This is in fact Anthon’s reply. A wholly typographic treatment. A literal characterising of Katan’s people on the page. It is not ‘dry and stark’, as Katan suggests, but urgent, clarifying, characterful.
Inside, the pages of the magazine are jammed, almost spilling out of their tight Dutch grids with the community projects of East Harlem. These layouts are virtually identical to what Katan had sketched out and sent to Anthon back in July. But the cover, in its opposition to Katan’s collage, seems to explain the unanswered mail. A give and take. A bargaining. Forty-one pages as you like them, Roger, in exchange for one good cover. It’s all a funny kind of play on words, given than Katan was working in a neighbourhood that was founded by a Dutchman and called Nieuw Haarlem.
This is usually where the story ends. The book gets made. The magazine issue gets printed. We try not to look too closely at the finished object before us for fear of the mistakes, the howlers we let slip through. It goes onto the shelf, and we go onto the next thing. But I keep returning to those fragments in the slim box, abstracted from an archive, devoid of explanation. I have a middle, but no beginning or end.
Roger Katan has a Wikipedia entry, but no email address is listed online. I learn that he wrote a book with the planner Ron Shiffman who is listed as a visiting professor at Pratt. I write to Shiffman who passes my message onto Roger. Another kind of epistolary story transpires.
Dear Professor Shiffman,
Recently I came across a box of material related to Roger Katan’s issue of Forum magazine, produced with the Dutch designer Anthon Beeke, between 1972–73. There are pages of correspondence from Roger, as well as layouts by him, which he sent to Beeke in Amsterdam. I’m writing to ask whether you have any contact details for Roger, knowing that you wrote Building Together with him, and if you would be willing to share these with me.
While I have been able to piece together a lot about the editorial process from Roger’s own correspondence, I would be thrilled to speak to him about his experience making the issue.
Best wishes,
Sarah
One week later I am on the phone with Roger Katan, now ninety-one. He sounds relaxed and sunny on the other end of the line, eager to go back in time for my benefit. He tells me about Lou Kahn and the couscous. About his own father, and his architectural father. About working in Islamabad and about Doshi. About Kahn as an increasingly elusive figure, the boss who would spend time with every person in his office until he was never there. We talk about his work with the UN building mud houses for villagers in Benin and how it reminded him of the mud walls of the house his grandfather built, the one Roger was born in.
The actual issue of Forum is peripheral to all this, simply the happy and deserved result of ten or fifteen years of going to work every day in East Harlem, a period and place whose details still perfectly coalesce in his memory. Fights with the housing authorities, teaching a neighbourhood guy named Henry how to draw (his drawings are in the issue), designing an apartment for the elderly – ‘the building had to be high-rise, and I imagined a tower where each floor would have four apartments, each one communicating with the other through balconies, so the residents would all come and play cards and chat.
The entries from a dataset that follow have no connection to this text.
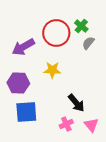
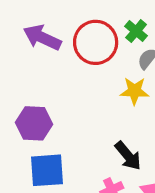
purple arrow: (23, 47) -> (42, 38), moved, turned 55
yellow star: (52, 70) -> (134, 91), moved

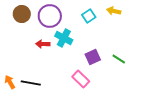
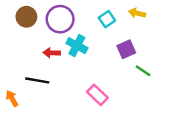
purple square: (93, 57) -> (126, 49), moved
black line: (31, 83) -> (37, 80), moved

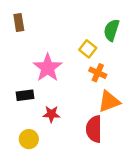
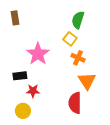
green semicircle: (112, 30) -> (78, 20), moved
orange triangle: (109, 101) -> (87, 81), turned -42
red star: (51, 114) -> (33, 91), moved

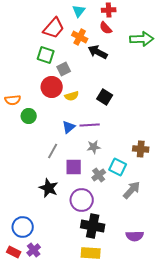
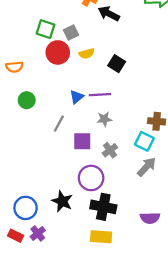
green square: (46, 55) -> (46, 29), moved
yellow semicircle: (72, 96) -> (87, 54), moved
green circle: (29, 116) -> (27, 100), moved
cyan square: (118, 167) -> (144, 141), moved
black star: (49, 188) -> (62, 201), moved

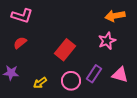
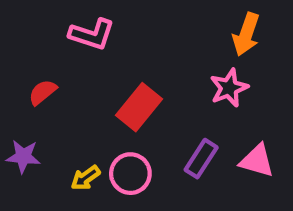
pink L-shape: (22, 16) -> (92, 34), moved
orange arrow: (115, 16) -> (246, 34), turned -60
pink circle: (71, 81) -> (130, 174), moved

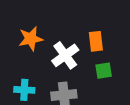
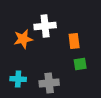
white cross: (65, 55) -> (45, 26), moved, turned 30

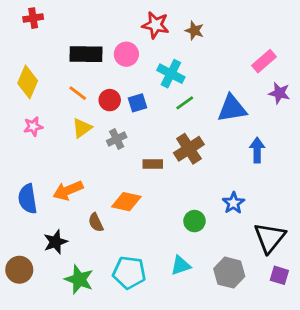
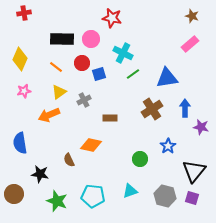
brown star: (194, 31) -> (192, 16), moved
purple star: (279, 93) -> (201, 127), moved
red circle: (110, 100) -> (82, 63), moved
brown cross: (189, 149) -> (152, 109), moved
orange arrow: (68, 190) -> (49, 115), moved
black star: (55, 242) -> (40, 174), turned 30
purple square: (279, 275) -> (192, 198), moved

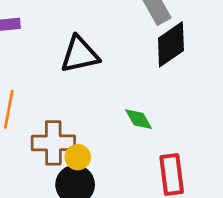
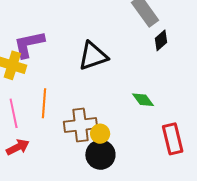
black diamond: (171, 44) -> (161, 40), size x0.6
A building where each floor was a group of friends’.
Finally he tells me that when the issue of the magazine came out, everyone in the community wanted a copy.
But we’ve been speaking for over an hour and Roger is tired. It’s time to hang up, and I still don’t know how this story begins.
The next day, I have my own letter – an email – from Roger.
Dear Sarah,
It is amazing how much our conversation stirred souvenirs of old time, interesting and exciting moments in my life with friendships that have lasted up to these days. Forum started with a call I received from a group of architects who had arrived at Kennedy airport who wanted to visit my office and talk about participation in community projects.
Two weeks later, after their US tour, they told me that of all the work they had seen throughout the country they were most interested in East Harlem. They gave me carte blanche to do a whole issue of the magazine. I went to Holland to put it together.
That’s how it all started.
Best,
Roger
Sarah Handelman is an art and architecture editor.